Evaluation sets are difficult to build because the most realistic examples often contain customer data, internal decisions or commercially sensitive context. Synthetic data can help, but only when it is treated as an evaluation asset rather than filler.
The goal is not to create fake data that looks convincing. The goal is to create controlled test cases that exercise real behaviours without exposing real people or customers.
Use synthetic data for coverage gaps
Start with the behaviours that your current evaluation set misses. Common gaps include rare intents, policy edge cases, multilingual phrasing, conflicting evidence, missing information and adversarial prompts.
Synthetic data is especially useful when collecting real examples would be slow, risky or biased toward the most common cases.
Keep the scenario structure realistic
Synthetic examples should reflect the structure of real work: user role, task, source material, expected answer, refusal conditions and evaluation rubric. Without that structure, synthetic cases become generic prompts that do not predict production behaviour.
For RAG systems, include synthetic documents and expected citation behaviour. For agents, include tool states, permissions and expected stop conditions.
Protect against accidental memorisation
Do not derive synthetic cases by lightly rewriting sensitive records. Use abstraction, fictional entities, value ranges and scenario templates. Privacy review should focus on whether a synthetic example can be linked back to a real person, customer, deal or incident.
Connect this process to evaluation data handling and data minimisation.

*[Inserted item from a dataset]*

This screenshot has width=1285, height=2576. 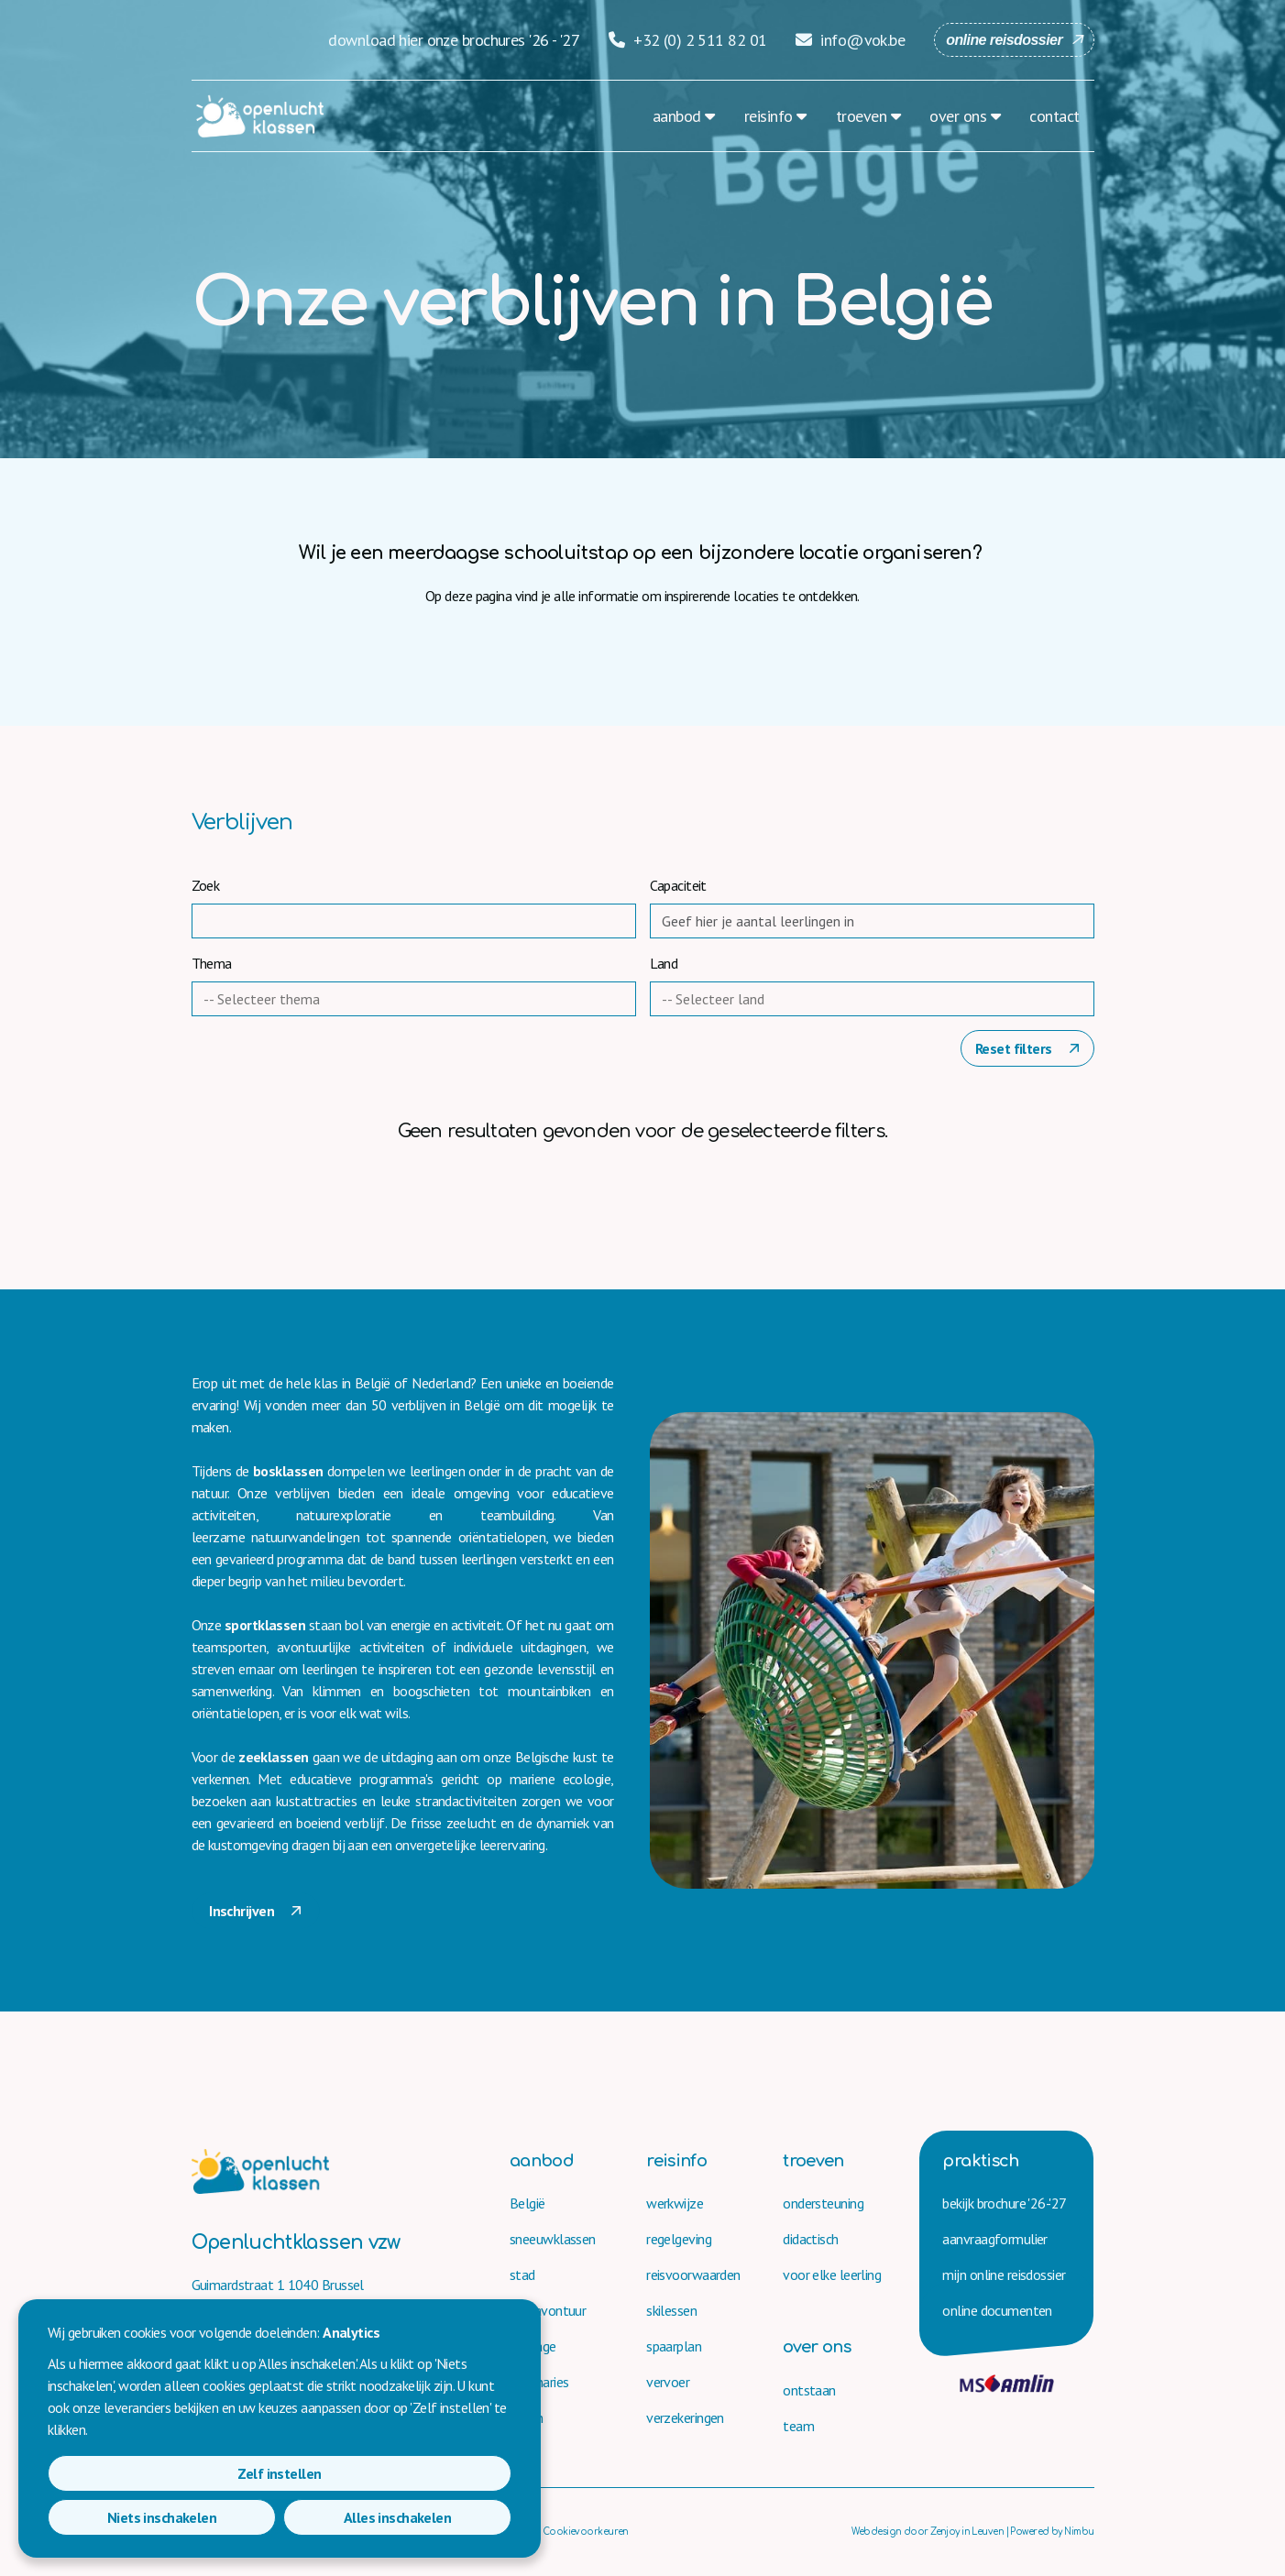 I want to click on verzekeringen, so click(x=685, y=2417).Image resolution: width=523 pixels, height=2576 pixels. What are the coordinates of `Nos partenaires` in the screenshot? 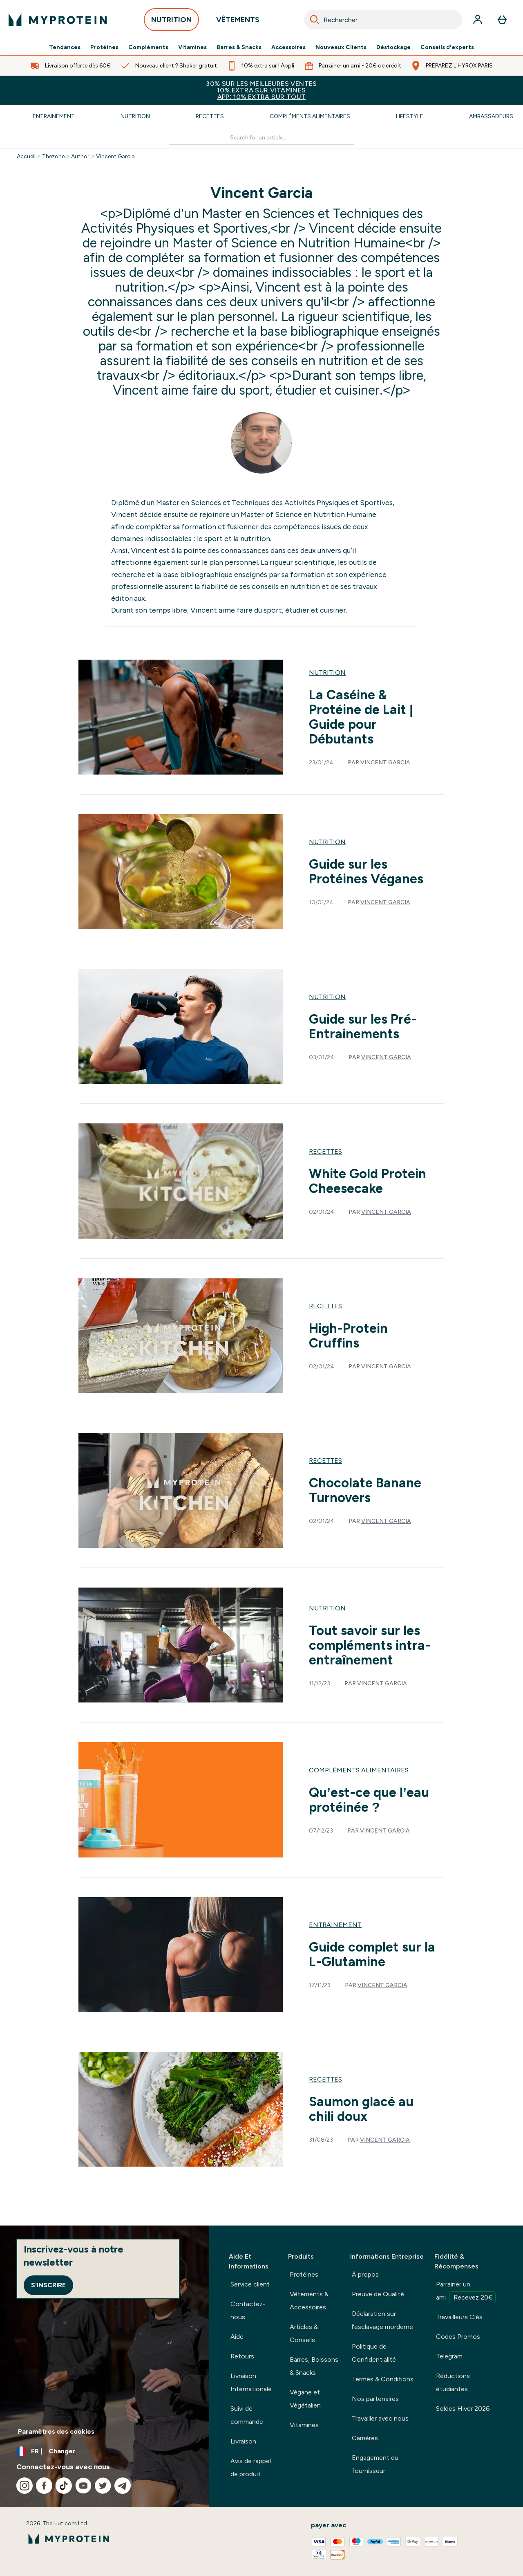 It's located at (375, 2399).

Label synthetic data clearly
Synthetic cases should be tagged by source, generator method, intended behaviour, risk category and review status. This avoids confusing synthetic coverage with real production distributions.
Teams should also track which cases are hand-authored, model-assisted or derived from anonymised patterns.
Validate with human review and production signals
Synthetic evaluation data should be reviewed by domain experts. It should also be compared against production feedback over time. If real users reveal failure modes that synthetic cases did not cover, update the scenario library.
Synthetic data is not a substitute for production monitoring. It is a way to make pre-production evaluation broader, safer and more deliberate.